Lots of important phenomena have a critical threshold. In nuclear weapons, a certain number of neutrons are produced by each fission event and some of those trigger more events. If the number of events triggered is slightly more, the result grows exponential. If slightly less, much less happens.
Similarly in Quantum Computing. Current computers struggle with quantum noise, which causes the superposition to break down over time. However, if we can keep the error rate low enough, it should be possible to use error-correcting codes to do arbitrarily complicated calculations.

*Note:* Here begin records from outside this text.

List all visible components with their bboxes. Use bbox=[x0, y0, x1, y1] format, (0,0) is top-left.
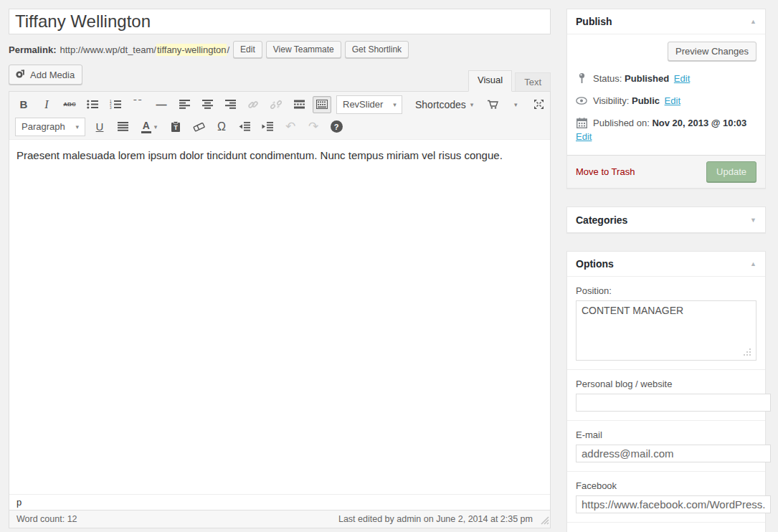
update-button[interactable]: Update bbox=[706, 161, 756, 182]
kitchen-sink-icon bbox=[316, 100, 328, 109]
insert-link-button[interactable] bbox=[244, 96, 262, 113]
indent-icon bbox=[262, 122, 273, 131]
remove-link-button[interactable] bbox=[267, 96, 285, 113]
cart-dropdown-button[interactable]: ▾ bbox=[506, 96, 525, 113]
publish-panel-header[interactable]: Publish ▲ bbox=[567, 9, 765, 34]
text-color-button[interactable]: A ▾ bbox=[136, 118, 162, 136]
italic-button[interactable]: I bbox=[37, 96, 56, 113]
tab-visual[interactable]: Visual bbox=[468, 70, 512, 92]
strikethrough-button[interactable]: ABC bbox=[60, 96, 79, 113]
paragraph-format-dropdown[interactable]: Paragraph ▾ bbox=[15, 118, 85, 136]
help-button[interactable]: ? bbox=[327, 118, 346, 136]
align-left-button[interactable] bbox=[175, 96, 194, 113]
tab-text[interactable]: Text bbox=[515, 72, 551, 91]
numbered-list-button[interactable]: 123 bbox=[106, 96, 125, 113]
align-justify-button[interactable] bbox=[113, 118, 132, 136]
calendar-icon bbox=[576, 118, 587, 128]
facebook-input[interactable] bbox=[576, 495, 771, 513]
published-on-label: Published on: bbox=[593, 118, 650, 128]
preview-changes-button[interactable]: Preview Changes bbox=[668, 42, 756, 61]
twitter-field-section: Twitter bbox=[567, 523, 765, 532]
italic-icon: I bbox=[44, 98, 48, 111]
bullet-list-button[interactable] bbox=[83, 96, 102, 113]
position-field-section: Position: CONTENT MANAGER bbox=[567, 277, 765, 370]
paragraph-format-label: Paragraph bbox=[22, 121, 65, 132]
status-row: Status: Published Edit bbox=[576, 72, 756, 84]
published-on-value: Nov 20, 2013 @ 10:03 bbox=[652, 118, 746, 128]
blog-label: Personal blog / website bbox=[576, 379, 756, 389]
revslider-label: RevSlider bbox=[343, 99, 383, 110]
paste-as-text-button[interactable]: T bbox=[166, 118, 185, 136]
insert-more-tag-button[interactable] bbox=[290, 96, 308, 113]
redo-button[interactable]: ↷ bbox=[304, 118, 323, 136]
underline-icon: U bbox=[96, 120, 104, 133]
collapse-arrow-icon[interactable]: ▲ bbox=[750, 260, 756, 267]
element-path-label[interactable]: p bbox=[16, 497, 22, 508]
get-shortlink-button[interactable]: Get Shortlink bbox=[345, 41, 409, 58]
editor-resize-handle[interactable] bbox=[539, 515, 549, 527]
position-textarea[interactable]: CONTENT MANAGER bbox=[576, 300, 756, 361]
clear-formatting-button[interactable] bbox=[189, 118, 208, 136]
outdent-button[interactable] bbox=[235, 118, 254, 136]
editor-frame: B I ABC 123 “ — bbox=[9, 91, 551, 528]
bold-button[interactable]: B bbox=[14, 96, 33, 113]
email-input[interactable] bbox=[576, 445, 771, 462]
blog-input[interactable] bbox=[576, 394, 771, 412]
chevron-down-icon: ▾ bbox=[393, 101, 397, 108]
horizontal-rule-icon: — bbox=[156, 98, 167, 110]
sidebar: Publish ▲ Preview Changes Status: Publis… bbox=[566, 9, 766, 532]
publish-panel-body: Preview Changes Status: Published Edit V… bbox=[567, 34, 765, 155]
collapse-arrow-icon[interactable]: ▲ bbox=[750, 18, 756, 25]
add-media-button[interactable]: Add Media bbox=[9, 65, 82, 85]
align-center-button[interactable] bbox=[198, 96, 217, 113]
product-shortcode-button[interactable] bbox=[483, 96, 502, 113]
undo-button[interactable]: ↶ bbox=[281, 118, 300, 136]
more-tag-icon bbox=[294, 100, 305, 109]
blockquote-button[interactable]: “ bbox=[129, 96, 148, 113]
word-count: Word count: 12 bbox=[16, 514, 77, 524]
options-panel: Options ▲ Position: CONTENT MANAGER Pers… bbox=[566, 251, 766, 532]
email-label: E-mail bbox=[576, 429, 756, 440]
align-left-icon bbox=[179, 100, 190, 109]
shortcodes-dropdown[interactable]: Shortcodes ▾ bbox=[411, 99, 478, 110]
outdent-icon bbox=[239, 122, 250, 131]
cart-icon bbox=[487, 99, 499, 110]
underline-button[interactable]: U bbox=[90, 118, 109, 136]
status-label: Status: bbox=[593, 73, 622, 84]
link-icon bbox=[247, 99, 259, 110]
permalink-edit-button[interactable]: Edit bbox=[233, 41, 262, 58]
categories-panel: Categories ▼ bbox=[566, 206, 766, 233]
eraser-icon bbox=[193, 122, 205, 132]
clipboard-icon: T bbox=[171, 121, 181, 133]
fullscreen-button[interactable] bbox=[529, 96, 548, 113]
options-panel-header[interactable]: Options ▲ bbox=[567, 252, 765, 277]
eye-icon bbox=[576, 97, 587, 105]
position-label: Position: bbox=[576, 285, 756, 296]
text-color-icon: A bbox=[141, 120, 151, 133]
special-character-button[interactable]: Ω bbox=[212, 118, 231, 136]
move-to-trash-link[interactable]: Move to Trash bbox=[576, 166, 635, 177]
editor-content-area[interactable]: Praesent malesuada lorem ipsum dolor tin… bbox=[9, 140, 550, 494]
permalink-label: Permalink: bbox=[9, 44, 56, 55]
align-justify-icon bbox=[118, 122, 128, 131]
published-edit-link[interactable]: Edit bbox=[576, 131, 592, 142]
blog-field-section: Personal blog / website bbox=[567, 370, 765, 421]
fullscreen-icon bbox=[533, 99, 544, 110]
visibility-edit-link[interactable]: Edit bbox=[665, 95, 680, 106]
indent-button[interactable] bbox=[258, 118, 277, 136]
categories-panel-header[interactable]: Categories ▼ bbox=[567, 207, 765, 232]
published-on-row: Published on: Nov 20, 2013 @ 10:03 bbox=[576, 118, 756, 128]
status-edit-link[interactable]: Edit bbox=[674, 73, 690, 84]
expand-arrow-icon[interactable]: ▼ bbox=[750, 217, 756, 224]
publish-panel-title: Publish bbox=[576, 16, 612, 27]
horizontal-rule-button[interactable]: — bbox=[152, 96, 171, 113]
toolbar-toggle-button[interactable] bbox=[313, 96, 331, 113]
revslider-dropdown[interactable]: RevSlider ▾ bbox=[336, 95, 402, 114]
view-teammate-button[interactable]: View Teammate bbox=[266, 41, 341, 58]
publish-panel-footer: Move to Trash Update bbox=[567, 155, 765, 188]
post-title-input[interactable] bbox=[9, 9, 551, 34]
align-right-icon bbox=[225, 100, 236, 109]
publish-panel: Publish ▲ Preview Changes Status: Publis… bbox=[566, 9, 766, 189]
align-right-button[interactable] bbox=[221, 96, 239, 113]
align-center-icon bbox=[202, 100, 213, 109]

When trying to extend LLMs to difficult multi-step problems, I often feel like I’m dealing with a similar phenomena. For example, if asking an LLM to write a novel, it will follow the plot of of the novel for a while and then spontaneously jump to a different story. It feels like the “amount of information” passed from one state to enough is not-quite-enough to keep the story going indefinitely. LLM Agents struggle with similar problems where they seem to work for a while, but after a while they get stuck in a loop or lose their train of thought.
It seems like there are two ways this behavior could change as we scale up LLMs:
LLMs get gradually better as we increase their capabilities (they go from being able write 1 page to writing 2 to writing 3...)
There is some “critical size” threshold above which agents are able to self-improve without limit and suddenly we go from writing pages to writing entire encyclopedias.
Does anyone know of good evidence for/against either of these cases? (the strongest evidence in favor of 1 seems to be “that’s how it’s gone so far”)
I think that if we retain the architecture of current LLMs, we will be in world one. I have two reasons.
First, the architecture of current LLMs place a limit on how much information they can retain about the task at hand. They have memory of a prompt (both the system prompt and your task-specific prompt) plus the memory of everything they’ve said so far. When what they’ve said so far gets long enough, they attend mostly to what they’ve already said, rather than attending to the prompt. Then they wander off into La-La land.
Second, the problem may also be inherent in their training methods. In the first (and largest) part of their training, they’re trained to predict the next word from a snippet of English text. A few years ago, these snippets were a sentence or a paragraph. They’ve gotten longer recently, but I don’t think they amount to entire books yet (readers, please tell us if you know). So it’s never seen a text that’s coherent over longer than its snippet length. It seems unsurprising that it doesn’t know how to remain coherent indefinitely.
People have tried preventing these phenomena by various schemes, such as telling the LLM to prepare summaries for later expansion, or periodically reminding it of the task at hand. So far these haven’t been enough to make indefinitely long tasks feasible. Of course, there are lots of smart people working on this, and we could transition from world one to world two at any moment.